Un nouvel acte de décentralisation, que nous appelons de nos vœux, doit clairement se traduire par de la confiance accordée aux territoires, sans que l'État se désengage de ses propres missions. Nous voulons un État partenaire, garant de l'égalité républicaine, pas un État qui se délite au profit d'acteurs privés, avides de nouveaux marchés.

Nous voulons un État accompagnateur, aménageur du territoire, pas censeur de décisions prises en vertu de la libre administration des collectivités territoriales. Nous défendons un modèle de coopération, pas de liens hiérarchiques ou d'autorité. Nous plaidons pour la restauration de la clause générale de compétence pour tous les niveaux de collectivités, et pas seulement pour les communes.

C'est, à nos yeux, le moyen d'assurer la possibilité pour chaque niveau de collectivités de mettre en œuvre des choix qui répondent aux besoins des habitants, à la réalité des territoires, dans leur complexité et leurs différences, tout en préservant l'unité et l'indivisibilité de la République.

Nous devons tirer les leçons d'une organisation territoriale où quelques métropoles devaient ruisseler, nous disait-on, « en mode gagnant-gagnant », sur l'ensemble de leur région. Des territoires fragiles ont continué de dévisser, dans une concurrence accrue qui conduit à ce que de plus en plus de nos concitoyens se sentent abandonnés, laissés pour compte de la République.

La République doit revenir à ses fondements mêmes, être garante d'égalité et n'accepter qu'aucun bassin de vie, qu'aucun de nos concitoyens ne soit considéré comme de seconde zone. Comme le disait Rousseau, « c'est précisément parce que la force des choses tend toujours à détruire l'égalité que la force de la législation doit toujours tendre à la maintenir ».

Notre ambition, c'est une décentralisation solidaire, dans un cadre national clair, avec des moyens et un accompagnement de l'État. Et cette solidarité doit s'incarner par une péréquation repensée et renforcée, pour réduire les écarts entre territoires riches et territoires pauvres. Aucune liberté locale ne peut s'exercer sans autonomie financière, aucune compétence ne peut être transférée sans être compensée de façon pérenne.

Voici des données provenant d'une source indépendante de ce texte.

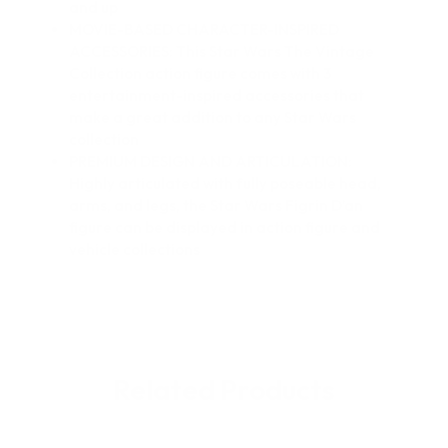
and up
MOVIE-BASED CHARACTER-INSPIRED
ACCESSORIES: This Star Wars The Vintage
Collection action figure comes with 3
entertainment-inspired accessories that
make a great addition to any Star Wars
collection
PREMIUM DESIGN AND ARTICULATION:
Highly articulated with fully poseable head,
arms, and legs, the Star Wars Figrin D’an
figure can be displayed in action figure and
vehicle collections
Related Products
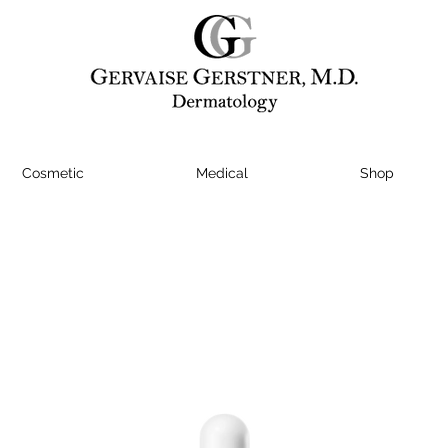
Cosmetic
Medical
Shop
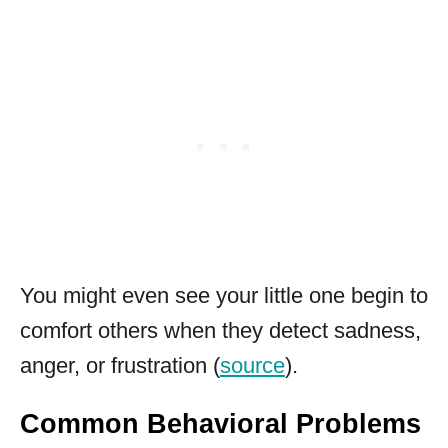
You might even see your little one begin to
comfort others when they detect sadness,
anger, or frustration (
source
).
Common Behavioral Problems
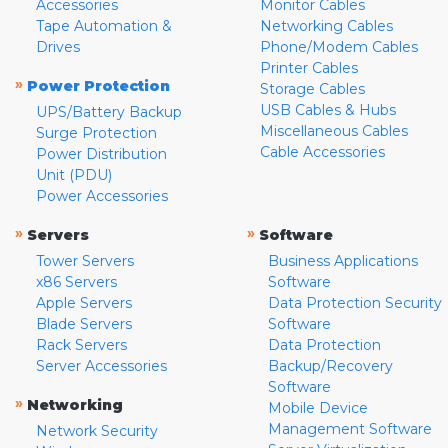
Accessories
Monitor Cables
Tape Automation &
Networking Cables
Drives
Phone/Modem Cables
Printer Cables
»
Power Protection
Storage Cables
USB Cables & Hubs
UPS/Battery Backup
Miscellaneous Cables
Surge Protection
Cable Accessories
Power Distribution
Unit (PDU)
Power Accessories
»
»
Servers
Software
Tower Servers
Business Applications
x86 Servers
Software
Apple Servers
Data Protection Security
Blade Servers
Software
Rack Servers
Data Protection
Server Accessories
Backup/Recovery
Software
»
Networking
Mobile Device
Management Software
Network Security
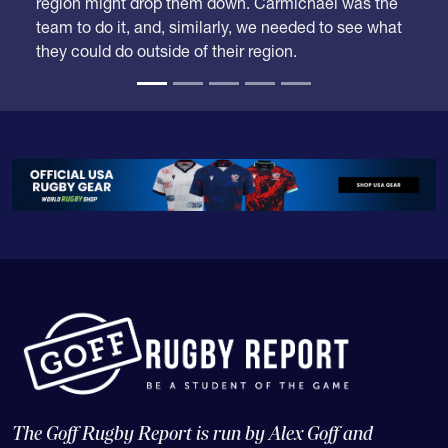
team to do it, and, similarly, we needed to see what
they could do outside of their region.
The Goff Rugby Report is run by Alex Goff and
concentrates on high school and college rugby, and the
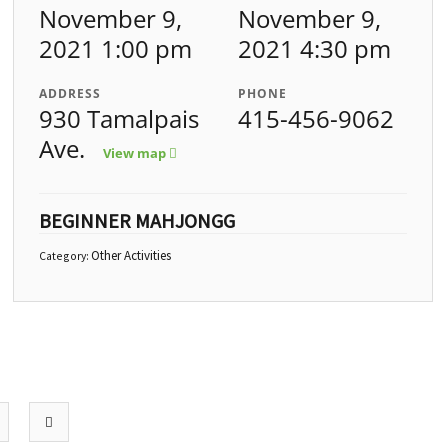
November 9,
November 9,
2021 1:00 pm
2021 4:30 pm
ADDRESS
PHONE
930 Tamalpais
415-456-9062
Ave.
View map
BEGINNER MAHJONGG
Other Activities
Category:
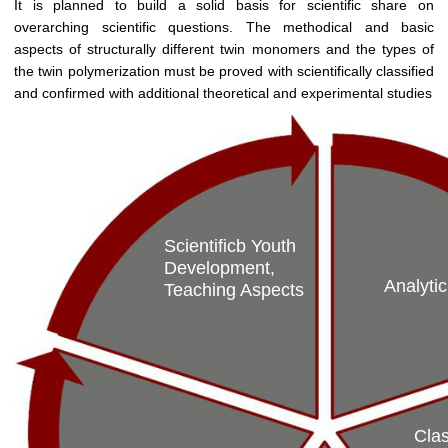
It is planned to build a solid basis for scientific share on
overarching scientific questions. The methodical and basic
aspects of structurally different twin monomers and the types of
the twin polymerization must be proved with scientifically classified
and confirmed with additional theoretical and experimental studies
Scientificb Youth
Development,
Analytic
Teaching Aspects
Clas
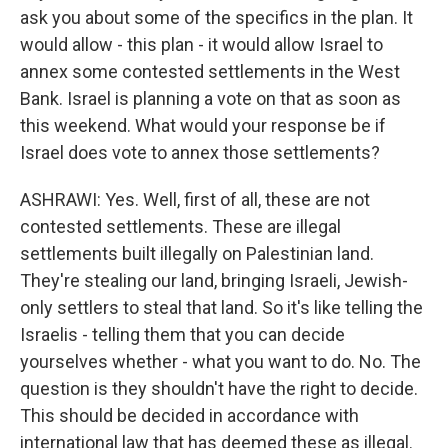
ask you about some of the specifics in the plan. It
would allow - this plan - it would allow Israel to
annex some contested settlements in the West
Bank. Israel is planning a vote on that as soon as
this weekend. What would your response be if
Israel does vote to annex those settlements?
ASHRAWI: Yes. Well, first of all, these are not
contested settlements. These are illegal
settlements built illegally on Palestinian land.
They're stealing our land, bringing Israeli, Jewish-
only settlers to steal that land. So it's like telling the
Israelis - telling them that you can decide
yourselves whether - what you want to do. No. The
question is they shouldn't have the right to decide.
This should be decided in accordance with
international law that has deemed these as illegal.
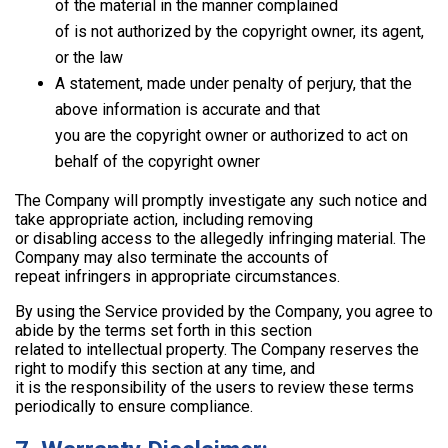
of the material in the manner complained
of is not authorized by the copyright owner, its agent,
or the law
A statement, made under penalty of perjury, that the
above information is accurate and that
you are the copyright owner or authorized to act on
behalf of the copyright owner
The Company will promptly investigate any such notice and
take appropriate action, including removing
or disabling access to the allegedly infringing material. The
Company may also terminate the accounts of
repeat infringers in appropriate circumstances.
By using the Service provided by the Company, you agree to
abide by the terms set forth in this section
related to intellectual property. The Company reserves the
right to modify this section at any time, and
it is the responsibility of the users to review these terms
periodically to ensure compliance.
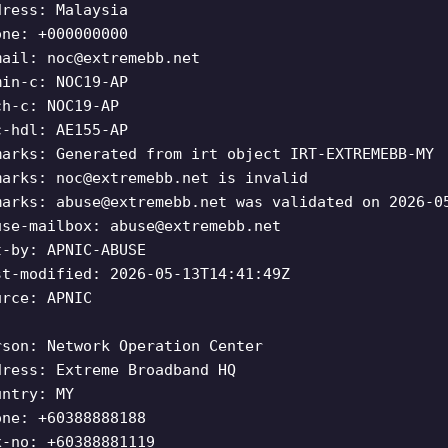
dress: Malaysia
one: +000000000
mail:
noc@extremebb.net
min-c: NOC19-AP
ch-c: NOC19-AP
c-hdl: AE155-AP
marks: Generated from irt object IRT-EXTREMEBB-MY
marks:
noc@extremebb.net
is invalid
marks:
abuse@extremebb.net
was validated on 2026-0
use-mailbox:
abuse@extremebb.net
t-by: APNIC-ABUSE
st-modified: 2026-05-13T14:41:49Z
urce: APNIC
rson: Network Operation Center
dress: Extreme Broadband HQ
untry: MY
one: +60388888188
x-no: +60388881119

Nous ne pouvons pas déconnecter ce débat du contexte et des débats budgétaires en cours. « Dangereux », « indigeste pour nos collectivités », « une saignée sans précédent », « une purge massive, une punition collective » : voilà un florilège des commentaires qu'inspire aux associations d'élus votre projet de budget… Et pour cause ! Près de 8 milliards d'euros de nouvelles baisses des moyens des collectivités locales ! Pour l'instant, la seule chose que vous décentralisez, c'est l'austérité.

À l'inverse, nous pensons que les collectivités doivent devenir les fabriques du changement attendu par nos citoyens. Donnons-leur du souffle, des moyens et la confiance qu'elles méritent. Nous ferons œuvre utile pour notre économie, pour la cohésion sociale et, même, pour la démocratie. (Applaudissements sur les travées du groupe CRCE-K.)

(Mme Sylvie Vermeillet remplace M. Alain Marc au fauteuil de la présidence.)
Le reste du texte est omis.